┌─ DATA PROVIDED

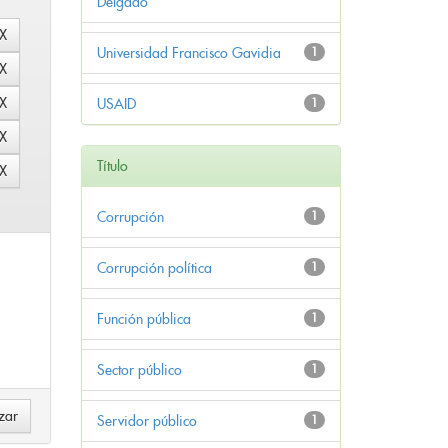
Delgado
Universidad Francisco Gavidia
1
USAID
1
Título
Corrupción
1
Corrupción política
1
Función pública
1
Sector público
1
Servidor público
1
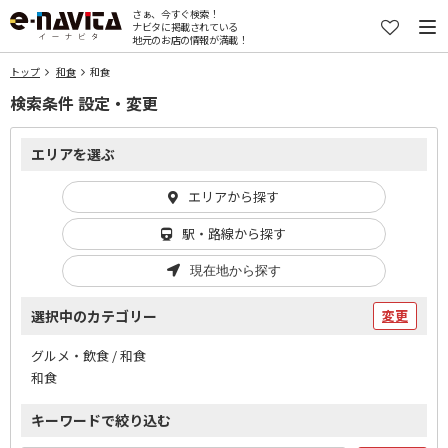
さぁ、今すぐ検索！
ナビタに掲載されている
地元のお店の情報が満載！
トップ
和食
和食
検索条件 設定・変更
エリアを選ぶ
エリアから探す
駅・路線から探す
現在地から探す
選択中のカテゴリー
変更
グルメ・飲食 / 和食
和食
キーワードで絞り込む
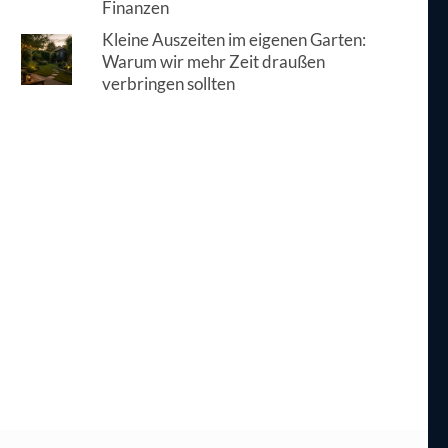
Finanzen
Kleine Auszeiten im eigenen Garten:
Warum wir mehr Zeit draußen
verbringen sollten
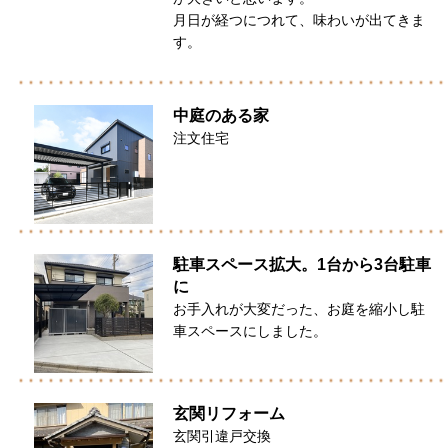
月日が経つにつれて、味わいが出てきま
す。
中庭のある家
注文住宅
駐車スペース拡大。1台から3台駐車
に
お手入れが大変だった、お庭を縮小し駐
車スペースにしました。
玄関リフォーム
玄関引違戸交換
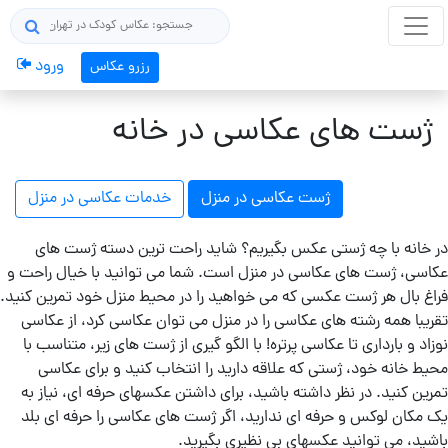
×
جستجو
ورود
رزرو عکاس
ژست های من
ژست های عکاسی در خانه
همه ژست های عکاسی
ژست عکاسی در منزل
خدمات عکاسی در منزل
سوژه عکاسی
در خانه با چه ژستی عکس بگیریم؟ شاید راحت ترین دسته ژست های
عکاسی، ژست های عکاسی در منزل است. شما می توانید با خیال راحت و
مردانه
فراغ بال هر ژست عکسی که می خواهید را در محیط منزل خود تمرین کنید.
/
تقریبا همه رشته های عکاسی را در منزل می توان عکاسی کرد، از عکاسی
پسرانه
نوزاد و بارداری تا عکاسی پرتره! با الگو گیری از ژست های زیر، متناسب با
محیط خانه خود، ژستی که علاقه دارید را انتخاب کنید و برای عکاسی
تمرین کنید. در نظر داشته باشید، برای داشتن عکسهای حرفه ای، نیاز به
دخترانه
یک مکان لوکس و حرفه ای ندارید، اگر ژست های عکاسی را حرفه ای بلد
/ زنانه
باشید، می توانید عکسهای بی نظیری بگیرید.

└─

▸ INSTRUCTIONS FOR THE TASK:
Would you filter the records and copy out each line containing "منزل"?

▸ SOLUTION TO THIS TASK:
ژست عکاسی در منزل
خدمات عکاسی در منزل
عکاسی، ژست های عکاسی در منزل است. شما می توانید با خیال راحت و
فراغ بال هر ژست عکسی که می خواهید را در محیط منزل خود تمرین کنید.
تقریبا همه رشته های عکاسی را در منزل می توان عکاسی کرد، از عکاسی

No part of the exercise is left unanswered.